--- Information supplied ---
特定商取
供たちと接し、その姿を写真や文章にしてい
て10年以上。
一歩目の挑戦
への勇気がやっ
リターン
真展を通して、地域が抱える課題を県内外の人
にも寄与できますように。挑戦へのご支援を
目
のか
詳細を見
---
Problem to work on
Beginning with the line that contains "供たちと接し、その姿を写真や文章にしてい", repeat every line through the end of the records and nothing more.

Result of the task
供たちと接し、その姿を写真や文章にしてい
て10年以上。
一歩目の挑戦
への勇気がやっ
リターン
真展を通して、地域が抱える課題を県内外の人
にも寄与できますように。挑戦へのご支援を
目
のか
詳細を見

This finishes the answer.